As satisfaction and ease of activation increases, users are more apt to continue to add to their UV libraries. According to the report, users’ UV libraries increased from an average of eight titles to 10, and the “more engaged” UV user is also particularly likely to be purchasing more digital and physical content today than they did a year ago.

“As the physical disc represents a significant, but declining, part of the sell-through mix, UV offers a bridge for consumers to have both physical, as well as digital acquisition of video,” said Christopher Coby, Sr.
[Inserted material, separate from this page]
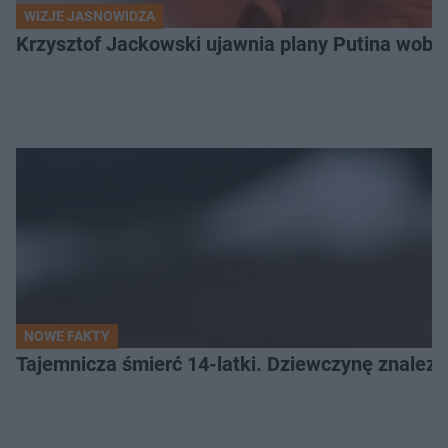
WIZJE JASNOWIDZA
Krzysztof Jackowski ujawnia plany Putina wobec 
NOWE FAKTY
Tajemnicza śmierć 14-latki. Dziewczynę znalez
Industry Analyst of Entertainment for The NPD Group. “As awareness and satisfaction increases, there is clearly a segment of consumers who value the proposition that UV offers: the opportunity to keep a library as backup, have an access hub for content that is stored and may be viewed from a variety of traditional and mobile devices, and access TV and movie content acquired from a variety of retailers.”

While the vast majority of UltraViolet users are satisfied with UV, there are opportunities for further growth, and some UV users point out aspects of the service that could be improved. The need to visit multiple websites to redeem different disc-based codes and the necessity of multiple logins has been one area of difficulty. Among those who found the disc code redemption process challenging, more are reporting a lack of clarity in how to link their libraries to the various redemption sites. Enhancements that will alleviate these barriers, whether they are in the form of greater user support, or a universal redemption site, will likely play a key role in the near-term.